While superstitious people might be put off buying a property that is number 13, research shows that fewer people in the UK buy a house with what is considered an unlucky number and pay less for it.
Number 13 knocks £6,511 off the value of a home, according to research from FindaProperty while research from Zoopla shows that it is worth £3,310 less on average than the typical odd numbered property.
The report from FindaProperty says that 34% fewer properties with the number 13 are sold than others and fewer homes sold on the thirteenth of the month than any other day.
Sellers living at number 13 can expect to receive £6,511 or 4.1% less when selling their property than those who live at a different number, according to its analysis of ten year’s worth of data.
There have been 34% fewer properties sold with the number13, than those numbered one to 12 and 14 to 30. Over the past 10 years, 144,789 number 13 properties were sold compared to 239,716 number 12s and 222,127 number 14s.
It appears that Briton’s superstitions do not stop at the front door either, as 32% fewer homes are sold on the thirteenth day of each month, making it the day when the least homes are sold.
‘What this research shows is that it’s not just the bricks and mortar that effect a property’s sale price. There are so many other less tangible things to consider and this is a prime example. Whether or not a potential buyer warms to a property can have a huge impact on its saleability and for some people, superstitions can play a big role in this,’ said Samantha Baden, property analyst at FindaProperty.
‘If you don’t want to buy a number 13 property there are other options that could solve your superstitious dilemma. Previous research shows that giving a property a name instead of a number for instance, can add to the value of the property and impact positively on the way potential buyers perceive it,’ she added.
But other research shows odd numbered homes are worth £538 more than even numbered homes and the lower the property address number, the higher the property value. It also found that properties with a name are worth £90,000 more on average than ones with numbers.
Zoopla, which provides free value estimates for every home in the UK, reveals that properties with odd numbered addresses are currently worth £207,202 on average compared to £206,664 for even numbered addresses.
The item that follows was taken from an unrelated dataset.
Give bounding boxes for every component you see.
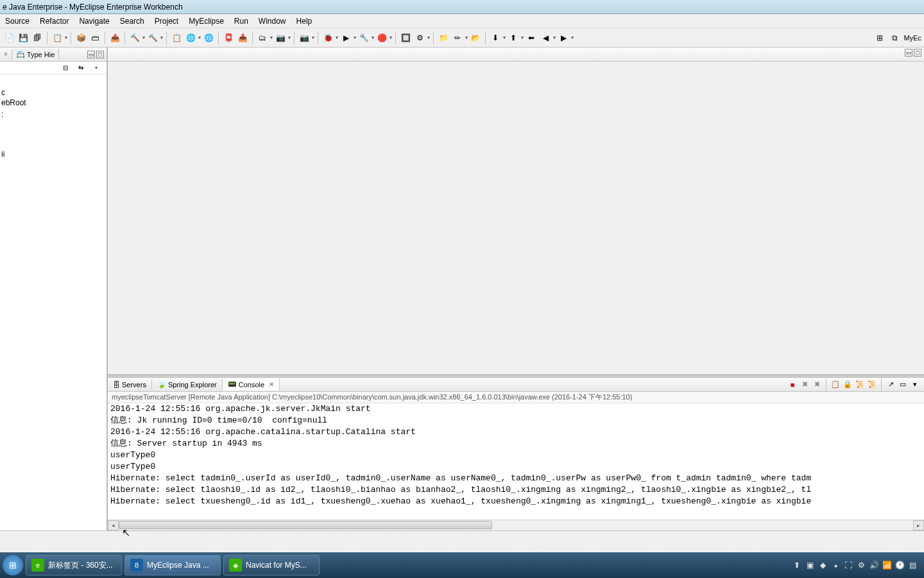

The research also shows that number one is by far the most valuable address worth an average of £229,411, which is £22,209 more than typical odd numbered homes and £7,138 more than its nearest rival, number two.
All house numbers between 1 and 20 feature near the top of the list of most valuable addresses except for number 13. Unlucky number 13 houses are worth £203,892, standing at £3,310 less on average than the typical odd numbered property.
But owners of properties without any numbers have the best deal. Properties with names as opposed to numbers are worth an average of nearly £90,000 more than numbered properties, with the average named home in the UK currently worth £295,654.
‘Lower numbered properties have always been popular as number one and two are often corner locations and lower numbers are generally closer to town centres. But who would have thought number 13 would be priced so differently,’ said Nicholas Leeming, business development director of Zoopla.
‘It seems that a little research can go a long way and if you are not obsessed by numerology and aren’t overly superstitious about which side of the street you live on or the number thirteen, then there might be savings to be had when buying your next home,’ he added.